There's a theorem that says that if $C \subset \mathbb R^n$ is a convex set, then $x^* \in C$ is the closest point in $C$ to $y \notin C$ if and only if $(y-x^*)\cdot(x-x^*)\leq 0$ for all $x \in C$.
I have a proof for this theorem but I am unsure of its validity.
My Proof:
Suppose $x^*$ is the closest point from $C$ to $y$. For each $x \in C$ we define a function $\phi: [0,1] \to \mathbb R$ $\phi(t) = ||y-(x^*+t(x-x^*))||^2$
Since $C$ is convex we know that $x^*+t(x-x^*) \in C$ for all $t \in [0,1]$, and so from our assumption that $x^*$ is closest to $y$, we can infer that $t=0$ is a minimum of $\phi(t)$. This is because $\phi(0)=||y-x^*||^2$ which we assumed is minimal. So after $t_0=0$ this function increases (or at least it does not decrease), so $\phi'(0)\geq 0$
If we derive we get $\phi'(t) = -2(y-(x^*+t(x-x^*)))\cdot(x-x^*)$, and so $\phi'(0) = -2(y-x^*)\cdot(x-x^*)$ which we know is not negative, and so we can divide by $-2$ to get the desired result which is $(y-x^*)\cdot(x-x^*) \leq 0$
My problem
$\phi(t)$ is defined on the interval $[0,1]$. Can we really speak of the derivative at $0$? right side limit sure, but derivative? I'm not completely sure of this proofs validity but I don't have any better idea.
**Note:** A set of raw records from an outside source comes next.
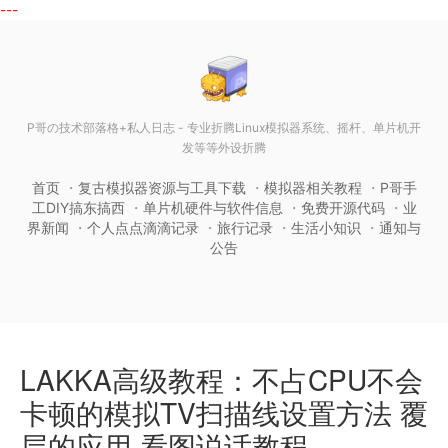
---
P哥の技术部落格+私人日志 - 专业折腾Linux模拟器系统、摇杆、单片机开
发等等外设折腾
首页
复古模拟器资源与工具下载
模拟器相关教程
P哥手
工DIY搞东搞西
单片机硬件与软件信息
免费开源代码
业
界新闻
个人点点滴滴记录
旅行记录
生活小知识
通知与
公告
LAKKA高级教程：不占CPU不会
卡顿的模拟TV扫描线设置方法 覆
层的应用 看图说话教程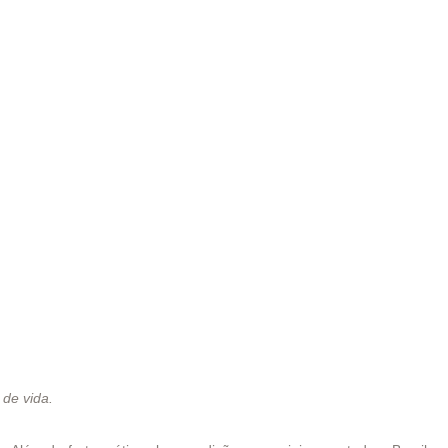
 de vida.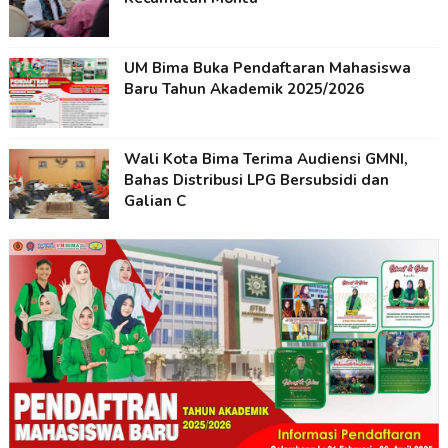
UM Bima Buka Pendaftaran Mahasiswa
Baru Tahun Akademik 2025/2026
Wali Kota Bima Terima Audiensi GMNI,
Bahas Distribusi LPG Bersubsidi dan
Galian C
Edit Just in case someone is interested of the proof of the other direction which im quite positive is correct:
Assume $(y-x^*)\cdot(x-x^*)\leq 0$ for all $x \in C$ and define $d(x)=||y-x||^2$. then $\nabla d(x) = -2(y-x^*)$ and $Hd(x) = 2I$ and so $d$ is convex.
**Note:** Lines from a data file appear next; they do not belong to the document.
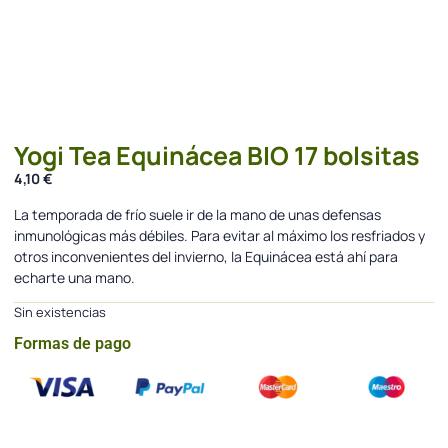
Yogi Tea Equinácea BIO 17 bolsitas
4,10
€
La temporada de frío suele ir de la mano de unas defensas
inmunológicas más débiles. Para evitar al máximo los resfriados y
otros inconvenientes del invierno, la Equinácea está ahí para
echarte una mano.
Sin existencias
Formas de pago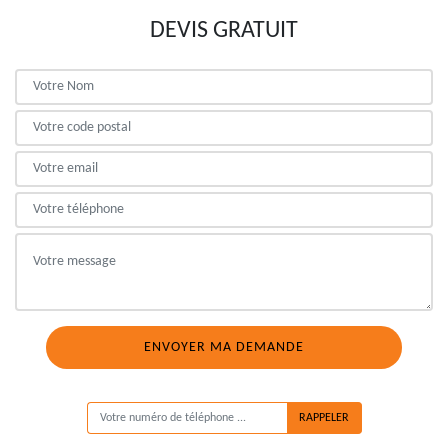
DEVIS GRATUIT
ON VOUS RAPPELLE GRATUITEMENT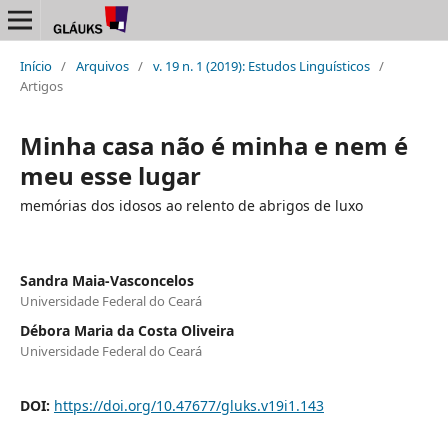
Início
/
Arquivos
/
v. 19 n. 1 (2019): Estudos Linguísticos
/
Artigos
Minha casa não é minha e nem é
meu esse lugar
memórias dos idosos ao relento de abrigos de luxo
Sandra Maia-Vasconcelos
Universidade Federal do Ceará
Débora Maria da Costa Oliveira
Universidade Federal do Ceará
DOI:
https://doi.org/10.47677/gluks.v19i1.143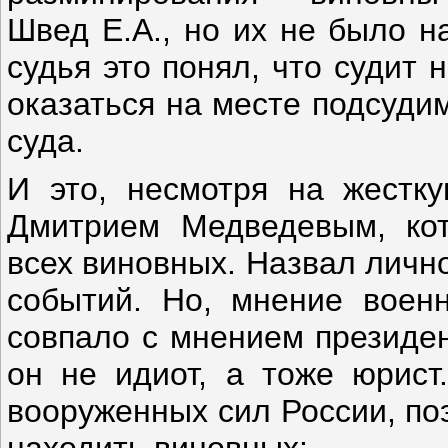
Швед Е.А., но их не было н
судья это понял, что судит 
оказаться на месте подсуди
суда.
И это, несмотря на жестк
Дмитрием Медведевым, ко
всех виновных. Назвал лично
событий. Но, мнение военн
совпало с мнением президен
он не идиот, а тоже юрист
вооруженных сил России, по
So that means that $d(x) \geq d(x^*)+\nabla d(x^*)\cdot(x-x^*)$. This is a known property of convex functions. and since $\nabla d(x^*) = -2(y-x^*)$ we get that $d(x) \geq d(x^*)-2(y-x^*)\cdot (x-x^*) \geq d(x^*)$. The last inequality is true since we assumed $(y-x^*)\cdot (x-x^*) \leq 0$ and so $-2(y-x^*)\cdot (x-x^*) \geq 0$ and so $d(x^*)-2(y-x^*)\cdot (x-x^*) \geq d(x^*)$.
So overall $d(x) \geq d(x^*)$, so $x^*$ is the closest point in $C$ to $y$.
The proof is correct. As was mentioned, it is sufficient to deal with the limit.